Levantamento do Ministério do Planejamento mostra que as estatais estão endurecendo as negociações sobre reajustes dos seus funcionários; Em 2016, até o momento, 24 empresas estatais concluíram negociações coletivas, sendo que em 96% delas o reajuste ficou abaixo do INPC (Índice Nacional de Preços ao Consumidor), que no acumulado até outubro chegou a 9,15%; os Correios foram uma das empresas afetadas, onde o rejuste ficou em 9%, dividido em duas parcelas

Reajuste de salários ficou abaixo da inflação em 96% das estatais
Reajuste de salários ficou abaixo da inflação em 96% das estatais

247 - Levantamento do Ministério do Planejamento mostra que as estatais estão endurecendo as negociações sobre reajustes dos seus funcionários. Em 2016, até agora, 24 empresas estatais concluíram negociações coletivas, sendo que em 96% delas o reajuste ficou abaixo do INPC (Índice Nacional de Preços ao Consumidor), que no acumulado até outubro chegou a 9,15%.

Em reportagem no Valor, que obteve o relatório, o secretário de coordenação e governança das empresas estatais, Fernando Soares, disse  que a orientação é para que as estatais evitem conceder aumentos reais de salários, repondo no máximo a inflação do período.

"Soares explica que, diante da conjuntura econômica e da necessidade de se reforçar o lado fiscal, o momento é de contenção.

Apesar de não ter citado nomes, a estatal Correios é um exemplo de negociação considerada bem-sucedida, pois o reajuste salarial ficou abaixo do INPC. A empresa fechou acordo de reajuste de 9%, em duas parcelas, e não houve paralisação de atividades. A primeira parcela (6%) passaria a valer a partir de agosto e a segunda (3%) a ser concedida em fevereiro do próximo ano.

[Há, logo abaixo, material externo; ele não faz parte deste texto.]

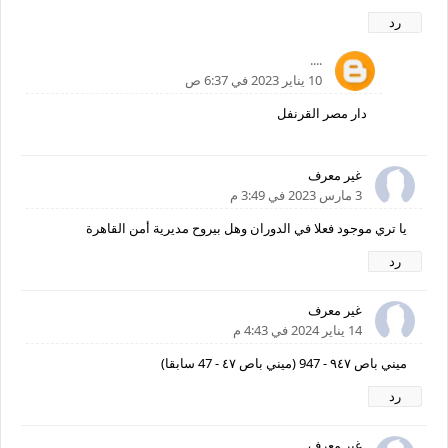
رد
....
10 يناير 2023 في 6:37 ص
دار مصر القرنفل
غير معرف
3 مارس 2023 في 3:49 م
يا تري موجود فعلا في الدوران وهل بيروح مديرية أمن القاهرة
رد
غير معرف
14 يناير 2024 في 4:43 م
ميني باص ٩٤٧ - 947 (ميني باص ٤٧ - 47 سابقا)
رد
غير معرف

"Temos um problema fiscal a enfrentar. A ideia é apoiar efetivamente o equilíbrio fiscal", disse Soares. Ele explica que a secretaria não se envolve diretamente nas negociações, que são executadas pelas direções das empresas, considerando-se as diretrizes dadas pelo governo, mas também suas realidades e necessidades. Mas, segundo Soares, a secretaria pode colocar limites e parâmetros."